Rosin fails to address the dramatic increase in the overall number of violent crimes during a period when the number of people living in subsidized housing remained roughly the same. Instead, she is mainly concerned with an alleged geographic shift in the location of violent crimes. But there are many reasons why crime may relocate, including police practices.

Police departments routinely focus their attention on crime “hot spots,” including gang activities. The criminals don’t stay put but move to other areas of the city. Police then shift their focus to the new “hot spot,” leading gangbangers and others to seek new areas. Too often, crime doesn’t go down. It just moves around. Except that in Memphis’ case, it went up and it moved around. Clearly, the Memphis Police Department was struggling to keep up as Memphis became one of the nation’s most violent cities. But why blame the Section 8 and HOPE VI program for the problem, when they operate in many other cities that have not experienced an uptick in crime?

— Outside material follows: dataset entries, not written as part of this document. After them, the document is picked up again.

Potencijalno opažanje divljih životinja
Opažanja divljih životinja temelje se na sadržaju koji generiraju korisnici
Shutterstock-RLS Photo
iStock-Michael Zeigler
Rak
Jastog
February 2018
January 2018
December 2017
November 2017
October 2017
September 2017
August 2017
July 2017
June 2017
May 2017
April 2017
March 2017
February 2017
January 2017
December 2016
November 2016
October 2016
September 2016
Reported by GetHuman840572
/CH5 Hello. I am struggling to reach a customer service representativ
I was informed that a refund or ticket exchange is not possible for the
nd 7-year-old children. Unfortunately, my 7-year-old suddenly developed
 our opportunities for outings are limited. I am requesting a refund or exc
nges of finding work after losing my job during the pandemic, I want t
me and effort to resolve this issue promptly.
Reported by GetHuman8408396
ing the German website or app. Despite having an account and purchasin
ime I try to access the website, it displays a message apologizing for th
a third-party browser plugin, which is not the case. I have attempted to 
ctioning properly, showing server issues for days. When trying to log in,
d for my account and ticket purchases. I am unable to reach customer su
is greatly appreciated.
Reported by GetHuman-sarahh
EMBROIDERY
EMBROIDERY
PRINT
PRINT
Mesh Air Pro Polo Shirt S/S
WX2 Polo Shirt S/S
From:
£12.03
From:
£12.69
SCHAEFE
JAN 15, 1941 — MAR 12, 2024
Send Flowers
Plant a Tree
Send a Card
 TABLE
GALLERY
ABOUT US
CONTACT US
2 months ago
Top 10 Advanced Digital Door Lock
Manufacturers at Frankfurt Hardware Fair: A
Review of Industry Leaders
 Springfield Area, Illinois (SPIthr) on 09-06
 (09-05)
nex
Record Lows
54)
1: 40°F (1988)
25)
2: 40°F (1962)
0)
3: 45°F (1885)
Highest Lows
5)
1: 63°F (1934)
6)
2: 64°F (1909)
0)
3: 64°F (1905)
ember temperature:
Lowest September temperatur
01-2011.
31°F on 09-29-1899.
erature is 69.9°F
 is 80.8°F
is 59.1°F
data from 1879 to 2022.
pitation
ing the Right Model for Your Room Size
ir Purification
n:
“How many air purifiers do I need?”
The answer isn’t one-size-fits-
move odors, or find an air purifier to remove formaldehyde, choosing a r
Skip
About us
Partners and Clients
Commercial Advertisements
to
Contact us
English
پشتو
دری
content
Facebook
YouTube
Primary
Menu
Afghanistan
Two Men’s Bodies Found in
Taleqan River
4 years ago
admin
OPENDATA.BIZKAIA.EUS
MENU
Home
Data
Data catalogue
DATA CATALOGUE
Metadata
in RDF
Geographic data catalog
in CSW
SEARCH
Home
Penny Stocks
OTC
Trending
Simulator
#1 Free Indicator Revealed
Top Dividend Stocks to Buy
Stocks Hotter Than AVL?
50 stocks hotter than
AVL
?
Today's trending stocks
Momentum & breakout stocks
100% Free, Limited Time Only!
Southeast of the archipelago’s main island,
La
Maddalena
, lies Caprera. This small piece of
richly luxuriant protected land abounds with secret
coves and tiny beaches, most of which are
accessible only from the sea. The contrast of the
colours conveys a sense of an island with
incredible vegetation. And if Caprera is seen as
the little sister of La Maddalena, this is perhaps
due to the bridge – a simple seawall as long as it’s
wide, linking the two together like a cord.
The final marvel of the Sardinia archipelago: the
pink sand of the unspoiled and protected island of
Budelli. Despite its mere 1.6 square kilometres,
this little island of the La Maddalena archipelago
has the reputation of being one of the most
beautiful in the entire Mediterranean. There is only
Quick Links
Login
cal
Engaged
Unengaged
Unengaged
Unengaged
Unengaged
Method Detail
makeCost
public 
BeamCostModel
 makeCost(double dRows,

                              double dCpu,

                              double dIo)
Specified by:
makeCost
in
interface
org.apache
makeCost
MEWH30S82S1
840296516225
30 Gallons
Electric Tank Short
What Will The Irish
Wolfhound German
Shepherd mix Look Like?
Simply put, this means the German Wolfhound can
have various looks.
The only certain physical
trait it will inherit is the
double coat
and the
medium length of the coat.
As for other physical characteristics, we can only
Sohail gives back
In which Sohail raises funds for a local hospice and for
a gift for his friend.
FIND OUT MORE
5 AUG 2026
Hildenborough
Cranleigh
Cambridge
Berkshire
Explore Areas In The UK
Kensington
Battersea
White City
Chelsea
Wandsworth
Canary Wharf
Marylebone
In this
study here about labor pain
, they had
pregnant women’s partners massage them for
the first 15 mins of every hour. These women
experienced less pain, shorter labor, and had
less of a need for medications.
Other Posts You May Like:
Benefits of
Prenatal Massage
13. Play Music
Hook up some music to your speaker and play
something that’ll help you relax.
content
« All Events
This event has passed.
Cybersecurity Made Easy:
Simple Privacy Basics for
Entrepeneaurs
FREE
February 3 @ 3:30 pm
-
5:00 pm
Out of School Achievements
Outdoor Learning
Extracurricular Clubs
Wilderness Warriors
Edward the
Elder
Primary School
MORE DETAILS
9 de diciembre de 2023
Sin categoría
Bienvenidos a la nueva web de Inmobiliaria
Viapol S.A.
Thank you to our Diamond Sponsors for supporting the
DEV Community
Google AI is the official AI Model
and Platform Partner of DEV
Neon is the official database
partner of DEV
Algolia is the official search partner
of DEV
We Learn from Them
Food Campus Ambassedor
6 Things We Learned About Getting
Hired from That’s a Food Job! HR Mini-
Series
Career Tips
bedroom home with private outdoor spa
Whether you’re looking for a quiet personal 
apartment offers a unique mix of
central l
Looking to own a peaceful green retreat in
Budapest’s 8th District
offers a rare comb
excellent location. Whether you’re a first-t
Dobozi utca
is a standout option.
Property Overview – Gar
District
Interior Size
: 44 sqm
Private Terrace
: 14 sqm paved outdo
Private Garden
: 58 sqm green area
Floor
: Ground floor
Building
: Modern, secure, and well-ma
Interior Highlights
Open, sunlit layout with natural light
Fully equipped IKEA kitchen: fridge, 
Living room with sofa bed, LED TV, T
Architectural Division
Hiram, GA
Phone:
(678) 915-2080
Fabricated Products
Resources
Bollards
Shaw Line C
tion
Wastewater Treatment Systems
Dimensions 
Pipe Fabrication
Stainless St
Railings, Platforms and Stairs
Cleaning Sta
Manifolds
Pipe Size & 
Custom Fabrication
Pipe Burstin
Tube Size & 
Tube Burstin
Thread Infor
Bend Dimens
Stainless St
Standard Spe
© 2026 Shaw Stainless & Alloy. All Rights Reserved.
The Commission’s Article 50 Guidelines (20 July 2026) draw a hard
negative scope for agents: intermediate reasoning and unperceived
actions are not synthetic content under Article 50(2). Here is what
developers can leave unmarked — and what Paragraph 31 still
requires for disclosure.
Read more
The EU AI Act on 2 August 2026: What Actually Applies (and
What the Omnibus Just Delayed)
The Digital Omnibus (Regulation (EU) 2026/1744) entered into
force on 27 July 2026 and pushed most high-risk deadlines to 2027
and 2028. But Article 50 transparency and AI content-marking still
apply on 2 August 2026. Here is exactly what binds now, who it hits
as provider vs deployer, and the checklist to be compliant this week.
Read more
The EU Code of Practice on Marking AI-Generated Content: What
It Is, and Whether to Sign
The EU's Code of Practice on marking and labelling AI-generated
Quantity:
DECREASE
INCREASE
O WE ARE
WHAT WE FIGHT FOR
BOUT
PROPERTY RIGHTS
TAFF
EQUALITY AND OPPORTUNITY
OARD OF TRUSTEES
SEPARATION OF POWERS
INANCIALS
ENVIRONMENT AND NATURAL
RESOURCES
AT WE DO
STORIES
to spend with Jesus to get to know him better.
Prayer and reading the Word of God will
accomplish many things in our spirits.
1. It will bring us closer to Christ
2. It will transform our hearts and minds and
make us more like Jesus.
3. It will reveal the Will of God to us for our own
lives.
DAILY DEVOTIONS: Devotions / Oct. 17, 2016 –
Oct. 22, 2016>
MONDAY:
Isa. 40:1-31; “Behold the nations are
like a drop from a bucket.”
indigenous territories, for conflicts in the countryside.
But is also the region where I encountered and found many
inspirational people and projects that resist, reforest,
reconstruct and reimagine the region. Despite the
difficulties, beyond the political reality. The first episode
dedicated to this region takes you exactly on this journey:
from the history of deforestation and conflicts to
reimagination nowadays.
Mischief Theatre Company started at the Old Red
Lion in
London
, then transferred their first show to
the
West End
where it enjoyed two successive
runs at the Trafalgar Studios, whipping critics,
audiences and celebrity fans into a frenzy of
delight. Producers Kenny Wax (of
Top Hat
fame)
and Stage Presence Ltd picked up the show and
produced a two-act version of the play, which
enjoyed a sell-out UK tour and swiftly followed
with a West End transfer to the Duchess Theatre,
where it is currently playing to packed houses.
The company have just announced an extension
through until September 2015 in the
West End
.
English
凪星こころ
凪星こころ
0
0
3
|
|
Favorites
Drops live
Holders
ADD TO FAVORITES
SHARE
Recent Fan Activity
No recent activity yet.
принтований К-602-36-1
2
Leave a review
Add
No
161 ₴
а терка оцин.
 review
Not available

The reporting is sloppy as well. Early in her article, Rosin states that between 1997 and 2006, “tens of thousands” of formerly public housing residents were dispersed “into the wider metro community” of Memphis as a result of the razing of public housing projects. Later, she claims that “the number of people displaced from public housing” was “well over 20,000.” The reality is that during that period, about 5,000 (out of abut 7,000) units of Memphis’ public housing stock were torn down — again, only some of them through HUD’s HOPE VI program. At least one-quarter of those units were already vacant. So, at most, 4,000 public housing families were displaced by the bulldozer. Even if the average public housing household had four persons — a figure considered high by public housing standards — the number of people who lost their homes would total 16,000 — not “well over” 20,000. And a small share of those families returned to live in the same neighborhoods after their developments were redeveloped as mixed-income housing.

Over the same decade, Memphis gained some 3,077 Section 8 housing vouchers, most of them targeted to the public housing tenants who lost their homes and moved elsewhere. In 2007, 5,144 families — some of them former public housing residents — lived in apartments using Section 8 housing vouchers. This is a small number in a city of 642,000 people.

Where do the families with Section 8 vouchers live? For cost and other reasons, a small share live outside the Memphis city limits. Rosin’s notion that Section 8 families were bringing a crime wave to once-bucolic suburban neighborhoods is simply baseless.

There is some evidence that most Memphis families with Section 8 vouchers, including those displaced from public housing, moved to areas that were already on the decline, with rising crime rates, caused by private disinvestment and the exodus of middle income families to Memphis’ suburbs. Comments by a Memphis resident, posted after Rosin’s article appeared, challenge her notion that these areas were peaceful prior to the alleged influx of Section 8 families. “I do have to take exception to the notion that North Memphis or Frayser were little slices of heaven as late as 2000. It may be worse now, but it was pretty rough in those areas before.”

The most casual and unfortunate part of Rosin’s analysis of crime and public housing relocation is her assertion that there must be a direct causal link somehow mirrored in the maps she discusses and shows, between a federal program and the patterns of crime in one city. She indicts a program, without any hint of direct or clear evidence, using the simple version of an ongoing mapping project by two University of Memphis researchers. Basic statistics textbooks tell us: correlation is not causality. Such guilt by association is suggestive but irresponsible without better evidence. Similar claims have been made in other cities and been debunked after careful examination of the facts.